For the fix that Eduard proposed (and checking
try_match_pkt_pointers), should we do a similar simplification as we
do for scalar register comparisons? Make sure that data_end is always
on the right by swapping, if that's not the case. And also use
corresponding rev_opcode() and flip_opcode() operations to minimize
the amount of logic and duplicated code?

And I mean not just for new JEQ/JNE cases, but let's also refactor and
simplify existing logic as well?

>
> Obviously I could rewrite the above as:
>   if (skb->data + 86 > skb->data_end) return;
>   if (skb->data + 86 < skb->data_end) return;
>
> though I guess a too smart compiler could optimize that back down to == ...
>
> > > check, that loads fine if I change the above != to (a you would think
> > > weaker) > check.
> > >
> > > It's not important, hit this while debugging, and I don't know if the
> > > cause is the verifier treating != differently than > or the compiler
> > > optimizing != somehow... but my gut feeling is on the former: some
> > > verifier logic special cases > without doing something similar for the
> > > stronger != comparison.
> > >
> > > ...
> > > 453: (85) call bpf_trace_printk#6     ; R0_w=scalar()
> > > ; if (data + 98 != data_end) return TC_ACT_SHOT;
> > > 454: (bf) r1 = r6                     ; R1_w=pkt(off=0,r=42,imm=0)
> > > R6=pkt(off=0,r=42,imm=0)
> > > 455: (07) r1 += 98                    ; R1_w=pkt(off=98,r=42,imm=0)
> > > ; if (data + 98 != data_end) return TC_ACT_SHOT;
> > > 456: (5d) if r1 != r9 goto pc-23      ; R1_w=pkt(off=98,r=42,imm=0)
> > > R9=pkt_end(off=0,imm=0)
> > > *** IMHO here r=42 should be bumped to 98 ***
> > > 457: (bf) r3 = r6                     ; R3_w=pkt(off=0,r=42,imm=0)
> > > R6=pkt(off=0,r=42,imm=0)
> > > 458: (07) r3 += 34                    ; R3_w=pkt(off=34,r=42,imm=0)
> > > ; uint64_t cs = bpf_csum_diff(NULL, 0, data + 14 + 20, 98 - 14 - 20, 0xFFFF);
> > > 459: (b7) r1 = 0                      ; R1_w=0
> > > 460: (b7) r2 = 0                      ; R2_w=0
> > > 461: (b7) r4 = 64                     ; R4_w=64
> > > 462: (b7) r5 = 65535                  ; R5_w=65535
> > > 463: (85) call bpf_csum_diff#28
> > > invalid access to packet, off=34 size=64, R3(id=0,off=34,r=42)
> > > R3 offset is outside of the packet
> > >
> > > Side note: bpf_csum_diff() is super non user-friendly, but that's for
> > > another thread...
> > >
> > > Happy New Year,
> > > Maciej
> > >

Re: Funky verifier packet range error (> check works, != does not).

[Eduard Zingerman]

On Tue, 2024-01-02 at 16:06 -0800, Andrii Nakryiko wrote:
[...]
> For the fix that Eduard proposed (and checking
> try_match_pkt_pointers), should we do a similar simplification as we
> do for scalar register comparisons?

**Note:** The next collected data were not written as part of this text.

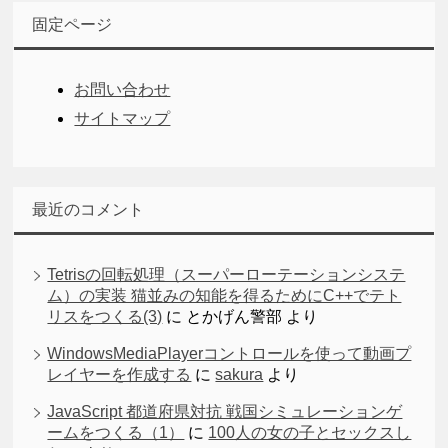
固定ページ
お問い合わせ
サイトマップ
最近のコメント
Tetrisの回転処理（スーパーローテーションシステ
ム）の実装 猫並みの知能を得るためにC++でテト
リスをつくる(3)
に
とかげん警部
より
WindowsMediaPlayerコントロールを使って動画プ
レイヤーを作成する
に
sakura
より
JavaScript 都道府県対抗 戦国シミュレーションゲ
ームをつくる（1）
に
100人の女の子とセックスし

Make sure that data_end is always
> on the right by swapping, if that's not the case. And also use
> corresponding rev_opcode() and flip_opcode() operations to minimize
> the amount of logic and duplicated code?
> 
> And I mean not just for new JEQ/JNE cases, but let's also refactor and
> simplify existing logic as well?

Yes, this should simplify the function significantly.